The city’s Labour leader said he has asked for a meeting with Secretary of State for Wales, Simon Hart, to seek reassurances.
Councillor Stewart said Wales was a net beneficiary of EU funding, per head of population, and that he was concerned about how a proposed replacement funding scheme put forward by the UK Government would work.

The replacement scheme, called the Shared Prosperity Fund, aims to replace various EU funding streams – totalling £2.1bn per year for the UK – and, like the current EU money, reduce inequalities between regions.

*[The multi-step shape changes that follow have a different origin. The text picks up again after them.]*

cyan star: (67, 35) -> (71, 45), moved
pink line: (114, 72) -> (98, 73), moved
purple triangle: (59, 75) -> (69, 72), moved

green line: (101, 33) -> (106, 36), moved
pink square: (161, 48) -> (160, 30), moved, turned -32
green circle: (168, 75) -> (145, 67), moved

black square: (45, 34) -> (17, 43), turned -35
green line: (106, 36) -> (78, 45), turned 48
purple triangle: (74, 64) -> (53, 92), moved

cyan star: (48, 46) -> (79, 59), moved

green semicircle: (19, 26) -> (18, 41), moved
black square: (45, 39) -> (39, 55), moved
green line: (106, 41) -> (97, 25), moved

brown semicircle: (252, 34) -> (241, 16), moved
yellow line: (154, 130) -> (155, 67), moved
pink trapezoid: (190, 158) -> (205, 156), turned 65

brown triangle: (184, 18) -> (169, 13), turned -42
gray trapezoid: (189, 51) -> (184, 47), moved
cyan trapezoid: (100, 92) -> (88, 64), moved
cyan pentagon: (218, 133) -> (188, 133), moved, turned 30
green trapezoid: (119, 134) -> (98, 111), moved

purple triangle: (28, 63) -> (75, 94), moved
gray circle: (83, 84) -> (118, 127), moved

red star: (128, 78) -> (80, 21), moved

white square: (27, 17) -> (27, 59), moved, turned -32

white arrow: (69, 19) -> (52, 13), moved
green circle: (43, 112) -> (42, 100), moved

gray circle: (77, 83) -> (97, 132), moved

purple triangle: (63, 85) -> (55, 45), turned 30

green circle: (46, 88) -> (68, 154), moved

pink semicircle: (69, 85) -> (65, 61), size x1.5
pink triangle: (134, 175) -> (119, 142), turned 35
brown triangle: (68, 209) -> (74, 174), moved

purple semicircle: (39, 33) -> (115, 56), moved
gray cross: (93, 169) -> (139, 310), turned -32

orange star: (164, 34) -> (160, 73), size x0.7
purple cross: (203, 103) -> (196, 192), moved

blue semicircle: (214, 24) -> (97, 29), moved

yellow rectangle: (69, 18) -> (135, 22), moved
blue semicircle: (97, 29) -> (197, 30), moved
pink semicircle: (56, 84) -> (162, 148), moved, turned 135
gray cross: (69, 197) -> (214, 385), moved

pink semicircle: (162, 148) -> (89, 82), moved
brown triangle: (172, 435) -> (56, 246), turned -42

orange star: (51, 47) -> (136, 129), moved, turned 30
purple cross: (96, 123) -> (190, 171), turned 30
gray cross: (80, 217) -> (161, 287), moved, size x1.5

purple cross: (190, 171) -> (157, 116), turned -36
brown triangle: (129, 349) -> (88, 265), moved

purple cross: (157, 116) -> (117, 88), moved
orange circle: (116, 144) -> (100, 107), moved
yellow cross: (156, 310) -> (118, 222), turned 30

“Unless we get reassurances very shortly that the Shared Prosperity Fund will provide like-for-like funding then I still remain concerned,” said Cllr Stewart, addressing a council scrutiny meeting. “I want that clarity as quickly as possible. They could have given us an outline by now.” He added: “The UK is a net contributor [to the EU]. Wales and this region is a net beneficiary – that may not work in the future.  We need to make sure that we are not a penny worse off.”

The Swansea Labour leader felt the deal negotiated by Prime Minister Boris Johnson was a “lesser deal” than that of his predecessor Theresa May and said he was concerned that the UK side had rowed back on workers’ rights protections it had previously offered.
He added: “If it’s a bad deal then Boris carries the can.”

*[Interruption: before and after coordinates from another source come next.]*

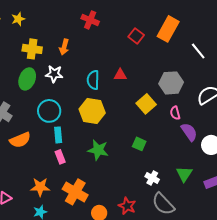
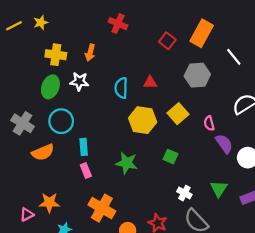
gray hexagon: (171, 83) -> (197, 75), moved
cyan circle: (49, 111) -> (61, 121), moved
yellow hexagon: (92, 111) -> (143, 120), moved
orange star: (40, 187) -> (49, 203), moved

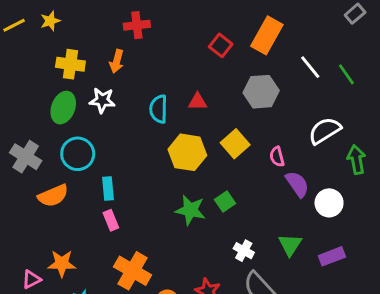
red cross: (118, 24) -> (137, 25), moved, turned -30
green square: (170, 157) -> (225, 201), turned 32
green star: (127, 163) -> (190, 210), moved

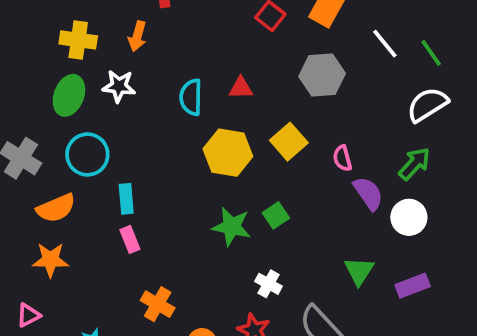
white semicircle: (325, 131) -> (427, 105), moved
green arrow: (356, 160) -> (414, 164), moved, turned 52
white cross: (244, 251) -> (268, 284), moved
orange star: (62, 264) -> (50, 260), moved
orange cross: (133, 271) -> (158, 304), size x0.7

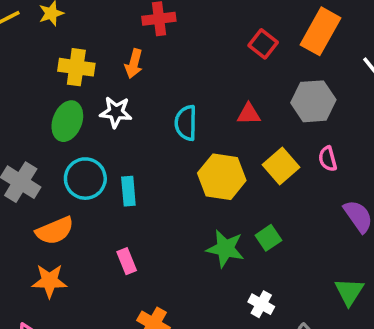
red triangle: (241, 88) -> (249, 114), moved
pink semicircle: (342, 158) -> (328, 159), moved
cyan rectangle: (126, 199) -> (128, 191), moved

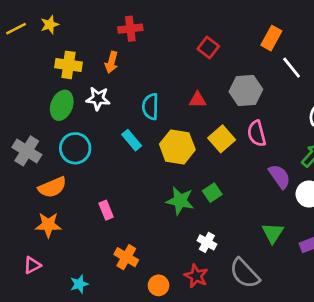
orange rectangle: (321, 31) -> (271, 38), moved, size x0.7
pink semicircle: (328, 159) -> (257, 133), size x1.4
cyan rectangle: (128, 191) -> (132, 140), moved, turned -35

On January 31 the UK will move into an 11-month transition period when it must abide by EU rules and keeping paying into the EU budget.

Mr Johnson has said the transition period must end at the end of December 2020.

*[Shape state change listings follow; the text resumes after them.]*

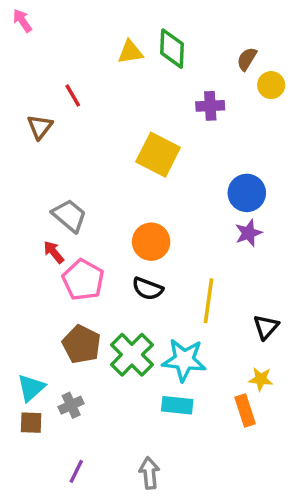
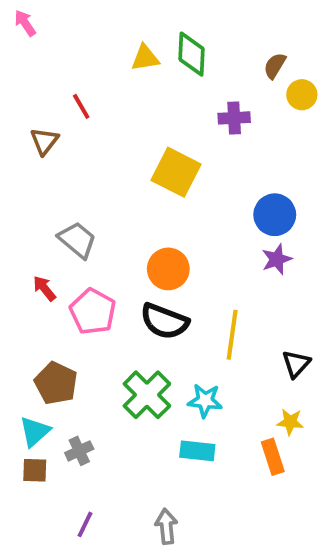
red arrow: (54, 252) -> (44, 288), moved
black semicircle: (148, 289) -> (164, 321), size x1.4
brown pentagon: (81, 344) -> (56, 383), moved
cyan star: (184, 360) -> (205, 401), size x0.7

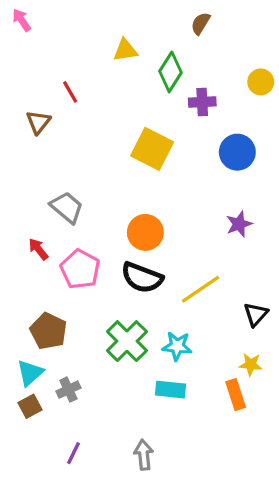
green diamond: (192, 54) -> (170, 72), moved, turned 30
brown semicircle: (275, 66) -> (201, 23), moved
blue circle: (275, 215) -> (237, 152), moved
yellow line: (232, 335) -> (201, 289), turned 48
brown square: (35, 470) -> (30, 406), turned -30

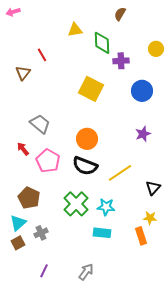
pink arrow: (22, 20) -> (13, 12), turned -72
green diamond: (170, 72) -> (102, 43), turned -35
gray arrow: (144, 455) -> (86, 272), turned 42

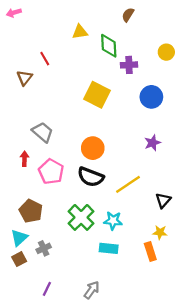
red arrow: (23, 149) -> (24, 159), turned 40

Swansea opposition leader Cllr Chris Holley said he felt there was widespread concern about the planned Shared Prosperity Fund.
“I’m really concerned that south west Wales is not going to get its fair share,” he said.

Cllr Stewart and Cllr Holley also said they wanted more detail on UK Government proposals which could see Treasury rules re-drafted in order to shift more infrastructure spending away from the densely-populated south-east of England towards less affluent areas.

This, in theory, could benefit Wales, which has previously lost out on big schemes because the Treasury’s cost-benefit ratio calculations didn’t stack up.

Cllr Stewart said an example of this was the Swansea Bay City Region not even being allowed to apply for super-fast broadband funding because the population of its four constituent councils was not dense enough.

He said the council will keep its Brexit preparations “live” in the coming months and that EU workers employed by the authority had been given “settled status” advice about remaining in the UK. “I think we have identified everyone that could be affected,” said Cllr Stewart. “It gets harder with commissioned services.”

Wales’ Counsel General and Brexit Minister Jeremy Miles has also called for more detail on the Shared Prosperity Fund and said in the Senedd on Tuesday that it would be “unacceptable” if the Welsh Government was not allowed to take decisions about this funding.